There was no question that former Denver Broncos defensive end Lyle Alzado was a freak of nature on and off the football field.
Alzado trained like a beast in the weight room dating back to his high school days. He also held his own in the boxing ring. In fact, he fought the great Muhammad Ali in an exhibition match in 1979.
Alzado wasn’t just intense in his athletic endeavors, however. He also displayed volatile, bizarre, and erratic behavior off the gridiron several times during his pro football career.
Nonetheless, Alzado, a two-time Pro Bowl defensive end, also had a soft side. Some people viewed him as a warm, caring, and gentle soul. His charity work during his tenure with the Broncos helped him win the Byron “Whizzer” White Award in 1977.
Sadly, Lyle Alzado passed away in the spring of 1992. Football fans will forever remember him for his intensity and tenacity on the gridiron.
Early Life
Lyle Martin Alzado was born to parents Maurice and Martha in Brooklyn, NY on April 3, 1949.
According to Sports Illustrated’s Sarah Pileggi, Alzado inherited Spanish and Italian blood from his father’s side of the family. On the other hand, his mother’s side was of Jewish descent.

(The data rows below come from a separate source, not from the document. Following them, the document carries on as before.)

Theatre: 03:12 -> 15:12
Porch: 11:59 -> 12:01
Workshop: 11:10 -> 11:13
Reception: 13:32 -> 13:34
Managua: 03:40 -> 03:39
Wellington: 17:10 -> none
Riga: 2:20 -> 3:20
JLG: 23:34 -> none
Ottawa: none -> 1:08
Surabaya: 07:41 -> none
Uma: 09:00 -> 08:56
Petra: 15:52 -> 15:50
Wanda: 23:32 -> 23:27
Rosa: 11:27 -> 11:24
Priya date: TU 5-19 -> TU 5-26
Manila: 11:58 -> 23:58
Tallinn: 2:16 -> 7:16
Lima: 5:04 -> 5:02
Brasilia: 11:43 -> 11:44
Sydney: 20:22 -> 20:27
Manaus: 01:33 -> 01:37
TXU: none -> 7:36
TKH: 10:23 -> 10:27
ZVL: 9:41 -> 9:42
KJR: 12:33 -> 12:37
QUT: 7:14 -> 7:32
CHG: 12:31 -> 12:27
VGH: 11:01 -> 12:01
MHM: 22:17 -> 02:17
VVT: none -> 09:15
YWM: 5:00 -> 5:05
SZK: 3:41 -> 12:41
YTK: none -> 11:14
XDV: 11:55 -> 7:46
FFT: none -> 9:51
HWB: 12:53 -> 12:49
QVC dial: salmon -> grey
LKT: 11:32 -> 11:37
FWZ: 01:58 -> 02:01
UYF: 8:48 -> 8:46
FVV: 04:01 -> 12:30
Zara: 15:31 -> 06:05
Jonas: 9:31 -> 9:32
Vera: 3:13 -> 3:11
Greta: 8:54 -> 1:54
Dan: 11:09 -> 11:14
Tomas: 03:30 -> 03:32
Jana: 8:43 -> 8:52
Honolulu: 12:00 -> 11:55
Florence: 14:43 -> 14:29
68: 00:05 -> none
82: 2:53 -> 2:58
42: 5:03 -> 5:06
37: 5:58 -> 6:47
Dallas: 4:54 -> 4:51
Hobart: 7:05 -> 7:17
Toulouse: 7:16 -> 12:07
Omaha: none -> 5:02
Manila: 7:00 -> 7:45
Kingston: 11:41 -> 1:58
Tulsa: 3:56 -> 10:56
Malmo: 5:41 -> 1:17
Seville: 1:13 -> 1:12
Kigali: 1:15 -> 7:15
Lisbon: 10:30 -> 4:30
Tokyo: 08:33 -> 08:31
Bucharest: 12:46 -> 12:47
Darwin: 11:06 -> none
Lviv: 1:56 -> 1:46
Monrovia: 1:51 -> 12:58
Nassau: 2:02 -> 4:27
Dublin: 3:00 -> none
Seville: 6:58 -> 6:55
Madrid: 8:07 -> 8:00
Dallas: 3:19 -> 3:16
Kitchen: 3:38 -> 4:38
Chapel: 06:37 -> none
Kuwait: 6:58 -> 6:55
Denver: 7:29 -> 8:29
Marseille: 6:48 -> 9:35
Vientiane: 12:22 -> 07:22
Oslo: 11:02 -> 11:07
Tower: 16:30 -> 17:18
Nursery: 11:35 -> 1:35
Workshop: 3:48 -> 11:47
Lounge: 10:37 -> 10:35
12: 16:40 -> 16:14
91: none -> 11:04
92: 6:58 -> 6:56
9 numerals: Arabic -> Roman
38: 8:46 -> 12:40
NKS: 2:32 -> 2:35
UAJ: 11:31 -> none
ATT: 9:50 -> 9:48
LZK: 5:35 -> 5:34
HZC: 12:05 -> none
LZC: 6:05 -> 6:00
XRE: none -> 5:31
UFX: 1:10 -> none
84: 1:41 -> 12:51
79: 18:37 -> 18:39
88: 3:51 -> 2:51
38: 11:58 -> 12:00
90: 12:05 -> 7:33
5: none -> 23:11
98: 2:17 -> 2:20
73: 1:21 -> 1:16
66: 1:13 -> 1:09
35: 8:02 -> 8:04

Alzado grew up in Long Island, NY in a suburb of Inwood. He remembered enduring freezing conditions in their house after his dad tore off the remaining heater in frustration.
Maurice Alzado’s failed paint business and bar ventures prompted him to become a professional boxer in subsequent years.
He began teaching Lyle the so-called “manly art of self-defense” when he was just six years old in the mid-1950s – an era dominated by famous boxers Rocky Marciano, Sugar Ray Robinson, and Floyd Patterson.
Lyle met his best friend Marc Lyons, a future high school football coach, during their junior high school days. Each boy stayed at the other’s house when their family life became unbearable at certain points in time.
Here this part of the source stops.